## Task statement
If a line in the records below includes the word "Essential", count it, then give the total and nothing else.

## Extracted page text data
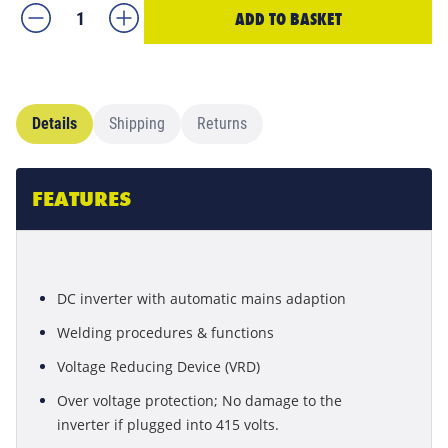
ADD TO BASKET
Details
Shipping
Returns
FEATURES
DC inverter with automatic mains adaption
Welding procedures & functions
Voltage Reducing Device (VRD)
Over voltage protection; No damage to the
inverter if plugged into 415 volts.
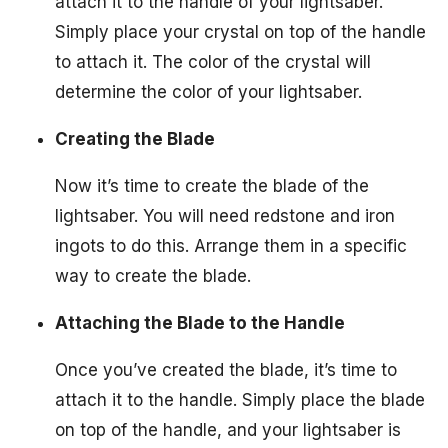
attach it to the handle of your lightsaber.
Simply place your crystal on top of the handle
to attach it. The color of the crystal will
determine the color of your lightsaber.
Creating the Blade
Now it’s time to create the blade of the
lightsaber. You will need redstone and iron
ingots to do this. Arrange them in a specific
way to create the blade.
Attaching the Blade to the Handle
Once you’ve created the blade, it’s time to
attach it to the handle. Simply place the blade
on top of the handle, and your lightsaber is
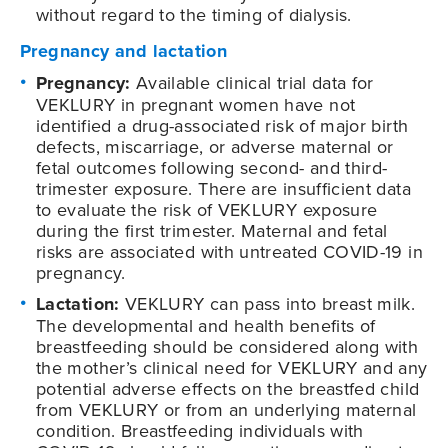
without regard to the timing of dialysis.
Pregnancy and lactation
Pregnancy:
Available clinical trial data for
VEKLURY in pregnant women have not
identified a drug-associated risk of major birth
defects, miscarriage, or adverse maternal or
fetal outcomes following second- and third-
trimester exposure. There are insufficient data
to evaluate the risk of VEKLURY exposure
during the first trimester. Maternal and fetal
risks are associated with untreated COVID-19 in
pregnancy.
Lactation:
VEKLURY can pass into breast milk.
The developmental and health benefits of
breastfeeding should be considered along with
the mother’s clinical need for VEKLURY and any
potential adverse effects on the breastfed child
from VEKLURY or from an underlying maternal
condition. Breastfeeding individuals with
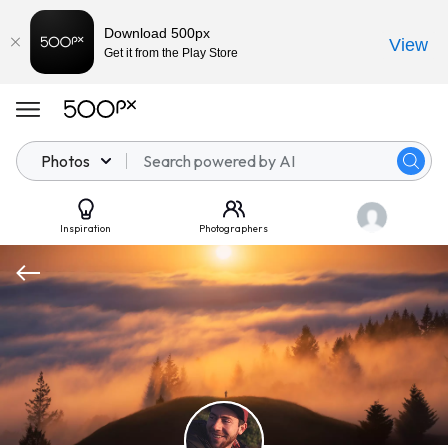
Download 500px
View
Get it from the Play Store
Photos
Inspiration
Photographers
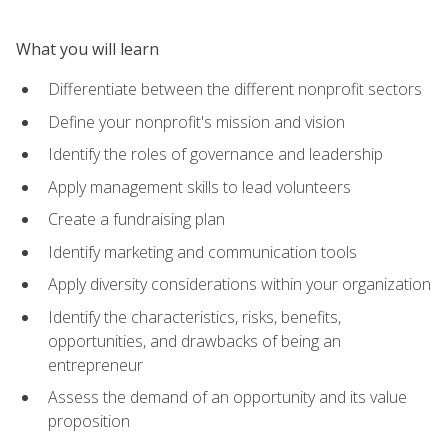
What you will learn
Differentiate between the different nonprofit sectors
Define your nonprofit's mission and vision
Identify the roles of governance and leadership
Apply management skills to lead volunteers
Create a fundraising plan
Identify marketing and communication tools
Apply diversity considerations within your organization
Identify the characteristics, risks, benefits,
opportunities, and drawbacks of being an
entrepreneur
Assess the demand of an opportunity and its value
proposition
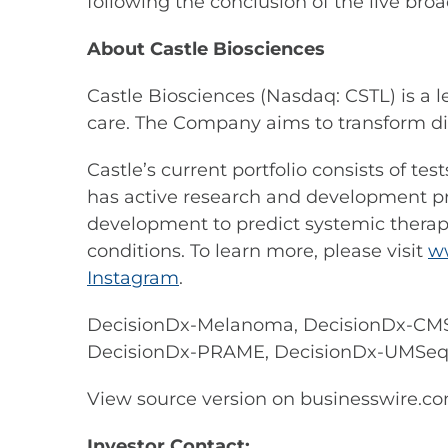
following the conclusion of the live broa
About Castle Biosciences
Castle Biosciences (Nasdaq: CSTL) is a 
care. The Company aims to transform di
Castle’s current portfolio consists of t
has active research and development prog
development to predict systemic therapy
conditions. To learn more, please visit
w
Instagram
.
DecisionDx-Melanoma, DecisionDx-CMS
DecisionDx-PRAME, DecisionDx-UMSeq an
View source version on businesswire.c
Investor Contact:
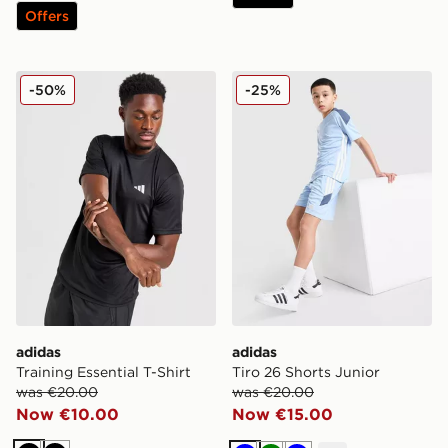
Offers
adidas Training Essential T-Shirt
adidas Tiro 26 Shorts Junio
-50%
-25%
adidas
adidas
Training Essential T-Shirt
Tiro 26 Shorts Junior
was €20.00
was €20.00
Now €10.00
Now €15.00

## Answer to this exercise
2